Liquidity to MSME rises as bank sanctions cross INR 1.38 lakh crore
New Delhi, Aug 5 (IANS): The government is going all out to ensure that liquidity concerns of the MSME sector are addressed on priority under its Emergency Credit Line Guarantee Scheme (ECLGS).
As of August 3, 2020, public sector and private banks have sanctioned loans worth over INR 1.38 lakh crore under the 100 per cent Emergency Credit Line Guarantee Scheme, of which close to INR 92,000 crore has already been disbursed.
There has been a big jump in sanctions in the last 18-20 days with sanctions increasing rapidly by about INR 15,000 crore while disbursement increased even rapidly by close to INR 25,000 crore.

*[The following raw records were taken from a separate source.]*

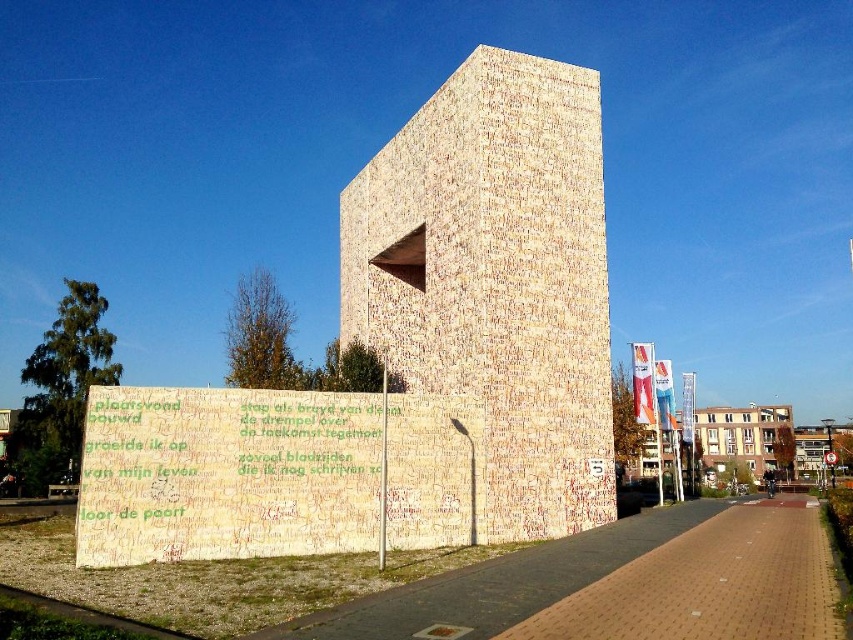 Question: Is beige textured wall at center closer to the viewer compared to white brick building at center?

Choices:
 (A) no
 (B) yes

Answer: (B)

Question: Among these objects, which one is nearest to the camera?

Choices:
 (A) white brick building at center
 (B) beige textured wall at center

Answer: (B)

Question: Can you confirm if beige textured wall at center is positioned to the left of white brick building at center?

Choices:
 (A) no
 (B) yes

Answer: (B)

Question: Which of the following is the farthest from the observer?

Choices:
 (A) (566, 164)
 (B) (740, 426)

Answer: (B)

Question: Which point is farther to the camera?

Choices:
 (A) (782, 451)
 (B) (601, 179)

Answer: (A)

Question: Can you confirm if beige textured wall at center is positioned to the left of white brick building at center?

Choices:
 (A) yes
 (B) no

Answer: (A)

In a tweet, the office of finance minister Nirmala Sitharaman said: “As of 03 Aug 2020, the total amount sanctioned under the 100% Emergency Credit Line Guarantee Scheme by #PSBs and private banks stands at INR 1,37,586.54 crore, of which INR 92,090.24 crore has already been disbursed.”
The ECLGS scheme is the biggest fiscal component of the INR 20-lakh crore Self-Reliant India Mission package announced by Finance Minister Nirmala Sitharaman in May.

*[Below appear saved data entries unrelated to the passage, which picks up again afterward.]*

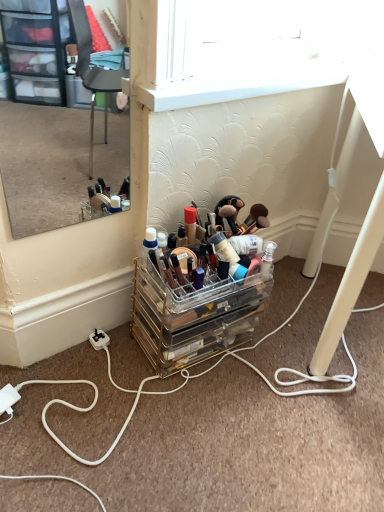 Question: From their relative heights in the image, would you say white cord at lower left is taller or shorter than clear acrylic makeup organizer at center?

Choices:
 (A) short
 (B) tall

Answer: (A)

Question: Considering the positions of white cord at lower left and clear acrylic makeup organizer at center in the image, is white cord at lower left wider or thinner than clear acrylic makeup organizer at center?

Choices:
 (A) wide
 (B) thin

Answer: (A)

Question: Based on their relative distances, which object is nearer to the clear acrylic makeup organizer at lower center?

Choices:
 (A) white plastic power outlet at lower left
 (B) clear acrylic makeup organizer at center
 (C) white cord at lower left
 (D) clear glass mirror at upper left

Answer: (B)

Question: Which object is the closest to the white cord at lower left?

Choices:
 (A) clear glass mirror at upper left
 (B) white plastic power outlet at lower left
 (C) clear acrylic makeup organizer at lower center
 (D) clear acrylic makeup organizer at center

Answer: (D)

To ensure that the scheme achieve its objective of providing adequate liquidity to the MSME segment during the current difficult period, the finance ministry has regularly held meetings with the banks.

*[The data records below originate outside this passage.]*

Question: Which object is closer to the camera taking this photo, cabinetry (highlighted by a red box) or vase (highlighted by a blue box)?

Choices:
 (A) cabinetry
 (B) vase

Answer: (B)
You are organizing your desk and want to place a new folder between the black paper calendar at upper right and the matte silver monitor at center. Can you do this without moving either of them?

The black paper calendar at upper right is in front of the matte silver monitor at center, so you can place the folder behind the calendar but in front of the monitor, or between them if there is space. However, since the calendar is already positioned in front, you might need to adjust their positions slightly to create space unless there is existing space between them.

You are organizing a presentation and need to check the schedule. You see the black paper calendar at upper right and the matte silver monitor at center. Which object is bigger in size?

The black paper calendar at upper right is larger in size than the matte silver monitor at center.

A finance ministry statement said that banks from both the public and private sector have contributed to the success of the ECLGS. Loan amounts sanctioned by Public Sector Banks increased to INR 72,820.26 crore, of which INR 52,013.73 crore has been disbursed as of August 3.
Similarly, private banks sanctioned loans to the tune of INR 64,766.28 crore while disbursed INR 40,076.52 crore.
The scheme would help more than 30 lakh units of MSMEs and other businesses restart their businesses post the lockdown.
As part of the Aatmanirbhar package, the government had announced its plans for INR 3-lakh crore as an additional credit to MSMEs and small businesses. Such enterprises were to be eligible to receive up to 20 per cent of their existing borrowing as additional loans at interest rates which were capped. The loan would be available to units with up to INR 25 crore outstanding and turnover of up to INR 100 crore whose accounts are standard.
The units will not have to provide any guarantee or collateral of their own. The amount will be 100 per cent guaranteed by the government of India providing total liquidity of INR 3 lakh crore to more than 45 lakh MSMEs.